[Saved data entries]
- Opening Delimiter -
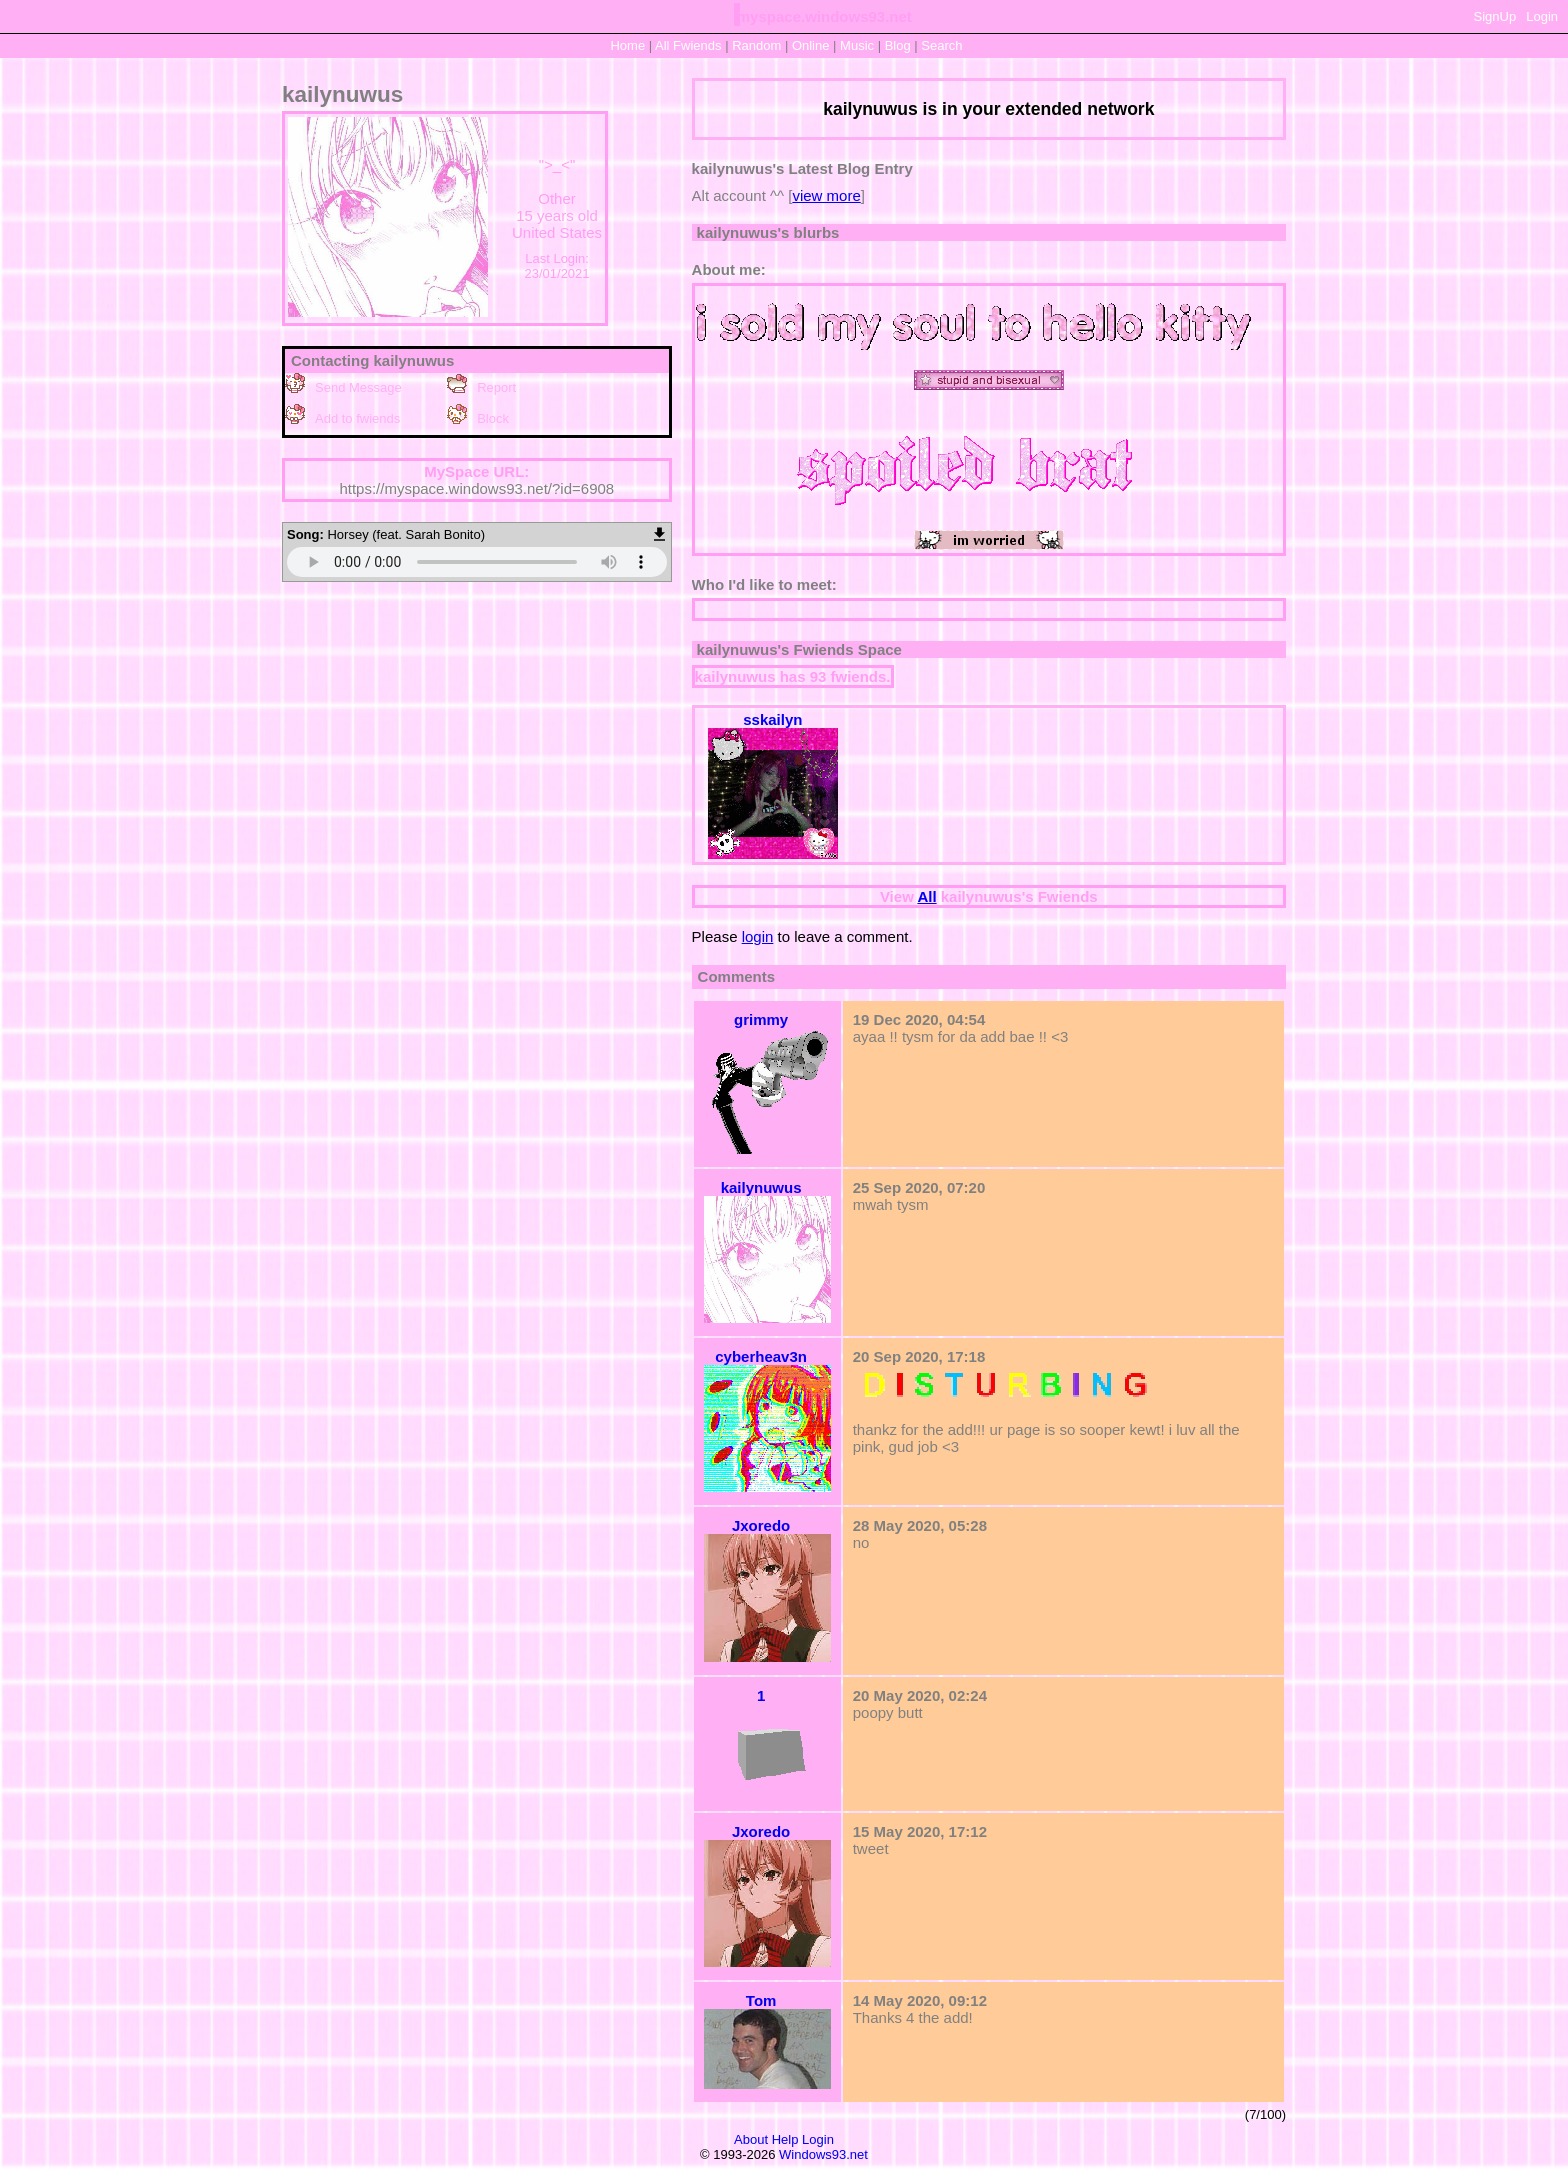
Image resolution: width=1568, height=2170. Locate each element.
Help (785, 2139)
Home (627, 45)
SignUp (1495, 16)
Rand (756, 45)
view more (826, 195)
- Closing Delimiter -
Leaving the pictures out, write out every entry exactly.

Image resolution: width=1568, height=2170. Locate each element.
Help (785, 2139)
Home (627, 45)
SignUp (1495, 16)
Rand (756, 45)
view more (826, 195)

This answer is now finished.